The tool, Ripeta, has existed since 2017 and has already been run on millions of journal papers following its release, but now the tool’s creators have enabled its latest versions to be run on papers before peer review. In August, Ripeta was integrated with the widely used manuscript submission system Editorial Manager in a bid to identify shortcomings in papers before they are sent out to peer review at journals. At this stage the tool’s creators won’t disclose which journals are using Ripeta, citing commercial confidentiality.

Ripeta sifts through papers to identify ‘trust markers’ for papers such as whether they contain data and code availability statements, open access statements, as well as ethical approvals, author contributions, repository notices and funding declarations.

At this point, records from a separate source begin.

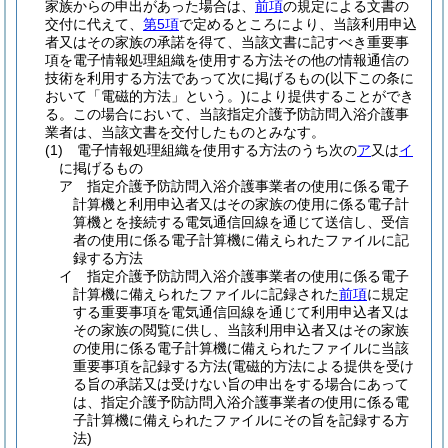
家族からの申出があった場合は、
前項
の規定による文書の
交付に代えて、
第5項
で定めるところにより、当該利用申込
者又はその家族の承諾を得て、当該文書に記すべき重要事
項を電子情報処理組織を使用する方法その他の情報通信の
技術を利用する方法であって次に掲げるもの
(以下この条に
おいて「電磁的方法」という。)
により提供することができ
る。
この場合において、当該指定介護予防訪問入浴介護事
業者は、当該文書を交付したものとみなす。
(1)
電子情報処理組織を使用する方法のうち次の
ア
又は
イ
に掲げるもの
ア
指定介護予防訪問入浴介護事業者の使用に係る電子
計算機と利用申込者又はその家族の使用に係る電子計
算機とを接続する電気通信回線を通じて送信し、受信
者の使用に係る電子計算機に備えられたファイルに記
録する方法
イ
指定介護予防訪問入浴介護事業者の使用に係る電子
計算機に備えられたファイルに記録された
前項
に規定
する重要事項を電気通信回線を通じて利用申込者又は
その家族の閲覧に供し、当該利用申込者又はその家族
の使用に係る電子計算機に備えられたファイルに当該
重要事項を記録する方法
(電磁的方法による提供を受け
る旨の承諾又は受けない旨の申出をする場合にあって
は、指定介護予防訪問入浴介護事業者の使用に係る電
子計算機に備えられたファイルにその旨を記録する方
法)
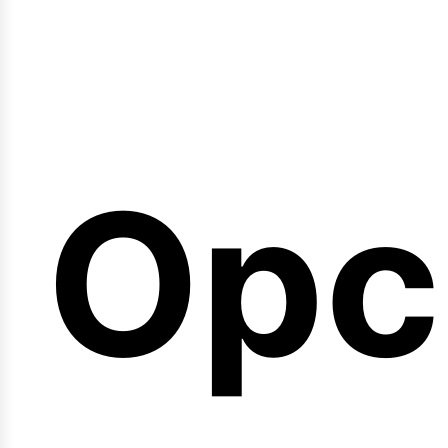
emi
Opc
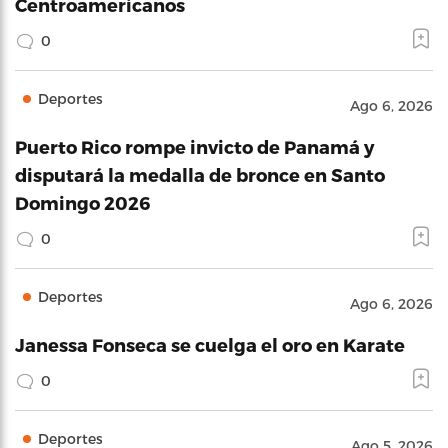
Centroamericanos
0
Deportes
Ago 6, 2026
Puerto Rico rompe invicto de Panamá y
disputará la medalla de bronce en Santo
Domingo 2026
0
Deportes
Ago 6, 2026
Janessa Fonseca se cuelga el oro en Karate
0
Deportes
Ago 5, 2026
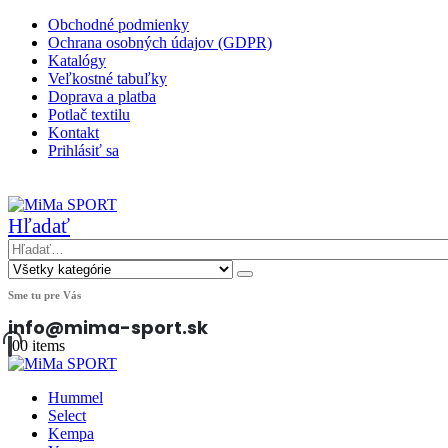
Obchodné podmienky
Ochrana osobných údajov (GDPR)
Katalógy
Veľkostné tabuľky
Doprava a platba
Potlač textilu
Kontakt
Prihlásiť sa
|
Hľadať
Sme tu pre Vás
info@mima-sport.sk
0
0 items
Hummel
Select
Kempa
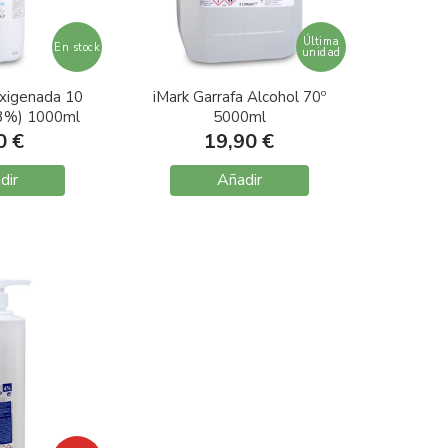
Última
En stock
unidad
xigenada 10
iMark Garrafa Alcohol 70º
3%) 1000ml
5000ml
0 €
19,90 €
dir
Añadir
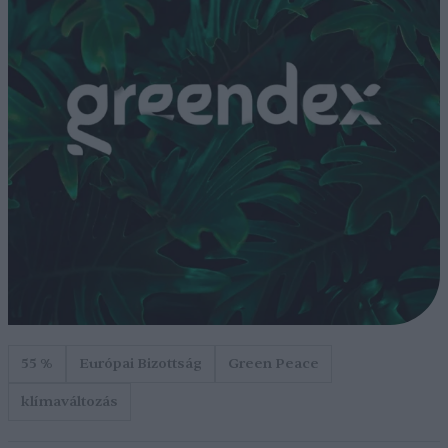
55 %
Európai Bizottság
Green Peace
klímaváltozás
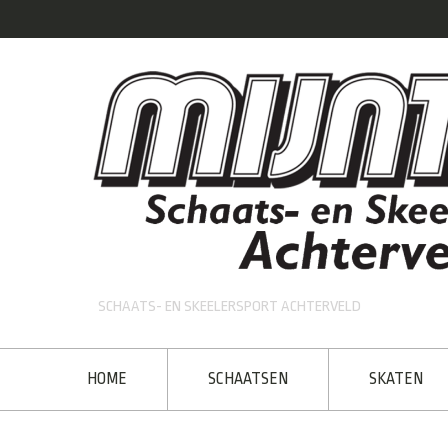
SCHAATS- EN SKEELERSPORT ACHTERVELD
HOME
SCHAATSEN
SKATEN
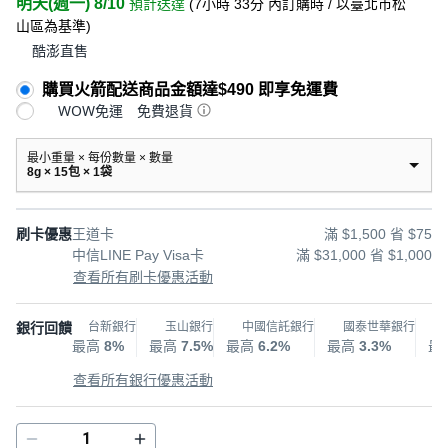
明天(週一) 8/10
預計送達
(
7小時 33分
內訂購時
/ 以臺北市松
山區為基準
)
酷澎直售
購買火箭配送商品金額達$490 即享免運費
WOW免運
免費退貨
最小重量 × 每份數量 × 數量
8g × 15包 × 1袋
刷卡優惠
王道卡
滿 $1,500 省 $75
中信LINE Pay Visa卡
滿 $31,000 省 $1,000
查看所有刷卡優惠活動
銀行回饋
台新銀行
玉山銀行
中國信託銀行
國泰世華銀行
最高
8%
最高
7.5%
最高
6.2%
最高
3.3%
最
查看所有銀行優惠活動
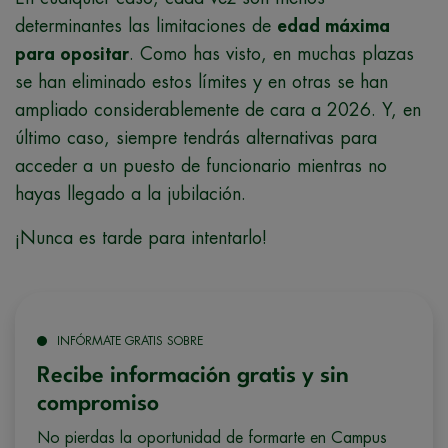
determinantes las limitaciones de
edad máxima
para opositar
. Como has visto, en muchas plazas
se han eliminado estos límites y en otras se han
ampliado considerablemente de cara a 2026. Y, en
último caso, siempre tendrás alternativas para
acceder a un puesto de funcionario mientras no
hayas llegado a la jubilación.
¡Nunca es tarde para intentarlo!
INFÓRMATE GRATIS SOBRE
Recibe información gratis y sin
compromiso
No pierdas la oportunidad de formarte en Campus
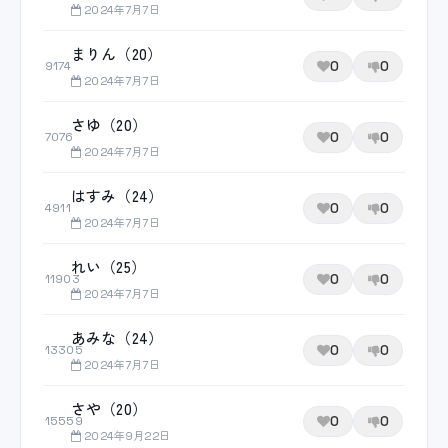
2024年7月7日
まりん（20）
0
0
9174
2024年7月7日
さゆ（20）
0
0
7076
2024年7月7日
はすみ（24）
0
0
4911
2024年7月7日
れい（25）
0
0
11903
2024年7月7日
あみな（24）
0
0
13305
2024年7月7日
さや（20）
0
0
15559
2024年9月22日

From October 2022, the technology behind Ripeta was also integrated in the scholarly database Dimensions, giving users access to metadata about trust markers – for a fee – in 33 million academic papers published since 2010.

An upcoming white paper reporting trends based on the 33 million Dimensions records reveals that the proportion of academic papers containing funding statements has risen steadily from just over 30% in 2011 to just under 50% in 2021. Over the same period, competing interest statements have also increased sharply to just under 40% – an increase of just over 30%. Meanwhile information about ethical approvals and authors’ contribution statements has shot up from around 5% of scholarly papers in 2011 to more than 25% in 2021. Although the number of papers containing data availability statements has gone from close to zero in 2011 to more than 20% in 2021, specific code availability sections are yet to see common adoption, emerging only in the last three years.

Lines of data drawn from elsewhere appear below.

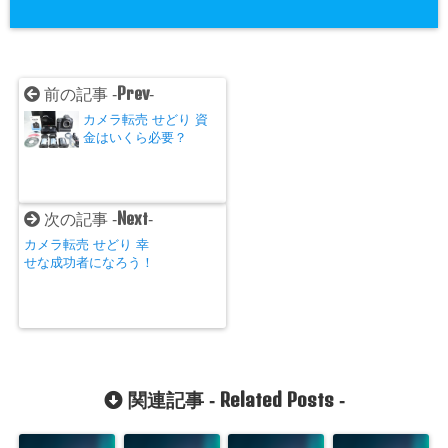
Prev
前の記事 -
-
カメラ転売 せどり 資
金はいくら必要？
Next
次の記事 -
-
カメラ転売 せどり 幸
せな成功者になろう！
Related Posts
関連記事 -
-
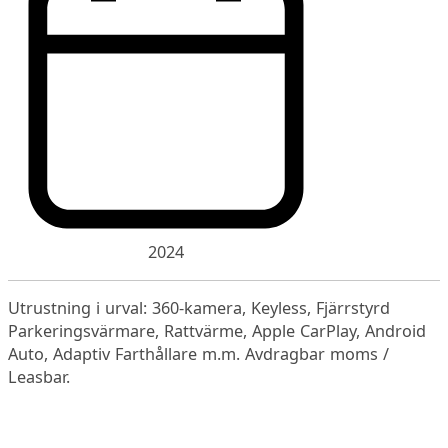
2024
Utrustning i urval: 360-kamera, Keyless, Fjärrstyrd
Parkeringsvärmare, Rattvärme, Apple CarPlay, Android
Auto, Adaptiv Farthållare m.m. Avdragbar moms /
Leasbar.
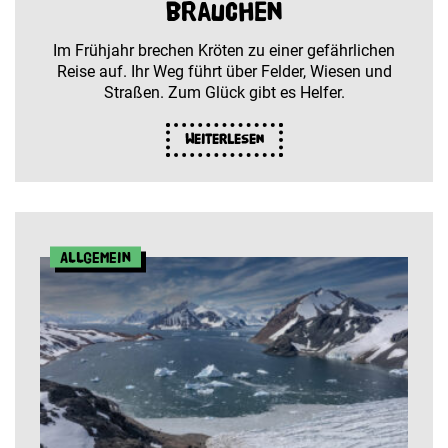
brauchen
Im Frühjahr brechen Kröten zu einer gefährlichen
Reise auf. Ihr Weg führt über Felder, Wiesen und
Straßen. Zum Glück gibt es Helfer.
Weiterlesen
Allgemein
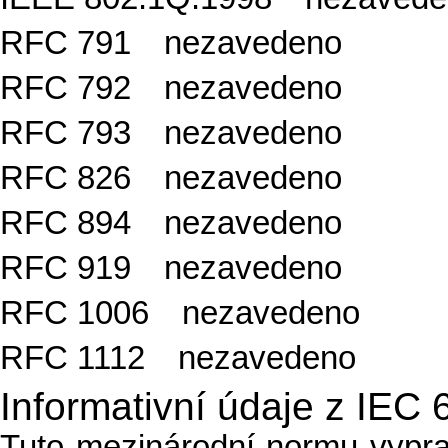
RFC 791 nezavedeno
RFC 792 nezavedeno
RFC 793 nezavedeno
RFC 826 nezavedeno
RFC 894 nezavedeno
RFC 919 nezavedeno
RFC 1006 nezavedeno
RFC 1112 nezavedeno
Informativní údaje z IEC
Tuto mezinárodní normu vypr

‘It would be like having an app within a smartphone platform,’ says Leslie McIntosh, chief executive officer and founder of US-based Ripeta. ‘The hope is that people would use this and improve the manuscript before they get published.’

If Ripeta prompts researchers to fix issues such as code and data availability statements or ethical approval statements, that would free up time for editors and peer reviewers to focus on the actual science, McIntosh says. ‘Just because they have all the pieces [it doesn’t] mean that they actually have a well stated hypothesis and their methods are good.’

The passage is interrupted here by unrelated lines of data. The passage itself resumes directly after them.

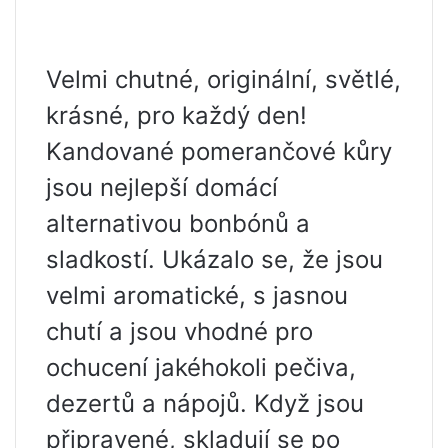
Velmi chutné, originální, světlé,
krásné, pro každý den!
Kandované pomerančové kůry
jsou nejlepší domácí
alternativou bonbónů a
sladkostí. Ukázalo se, že jsou
velmi aromatické, s jasnou
chutí a jsou vhodné pro
ochucení jakéhokoli pečiva,
dezertů a nápojů. Když jsou
připravené, skladují se po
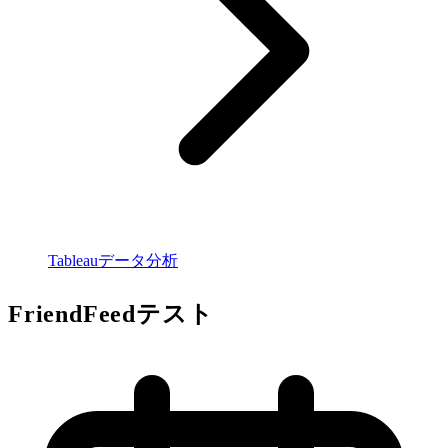
Tableauデータ分析
FriendFeedテスト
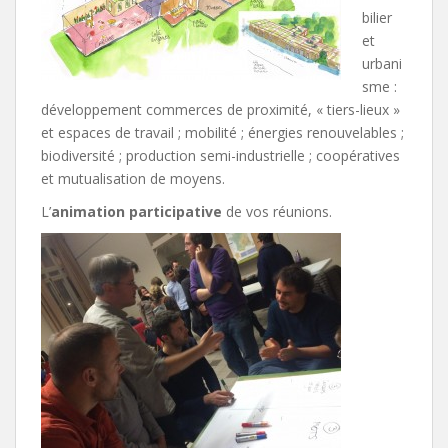
bilier
et
urbani
sme :
développement commerces de proximité, « tiers-lieux »
et espaces de travail ; mobilité ; énergies renouvelables ;
biodiversité ; production semi-industrielle ; coopératives
et mutualisation de moyens.
L’
animation participative
de vos réunions.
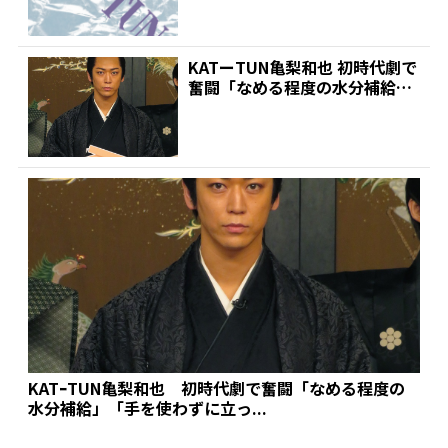
KATーTUN亀梨和也 初時代劇で
奮闘「なめる程度の水分補給」
「手を使わずに立っ...
KATｰTUN亀梨和也 初時代劇で奮闘「なめる程度の
水分補給」「手を使わずに立っ...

Some academic publishers have rolled out their own internal AI systems to flag potential conflicts of interest, authorship issues, or other breaches of research integrity.

McIntosh says her customers include research institutions, funding agencies, policymakers and individual researchers. ‘Checking for nefarious things is hot’ at the moment, McIntosh says. ‘The way that we’re checking for that and being able to leverage dimensions and [identify] potential nefarious networks is actually very unique.’

Michèle Nuijten, a meta-science researcher at Tilburg University in the Netherlands who helped create the algorithm statcheck, which flags statistical errors in scientific studies, says it’s a great idea to spot shortcomings in papers before publication. ‘I do hope that these kinds of tools are here to stay because we need some help in dealing with the enormous amount of output.’

One downside of AI tools is that they’re not completely transparent and it’s often unclear how they work. McIntosh agrees that all software is biased due to the data they are trained on and the implicit biases of people who create the tools. To minimise biases, she argues that there always needs to be manual data validation and curation, with humans always in the loop with the findings and making the final decisions.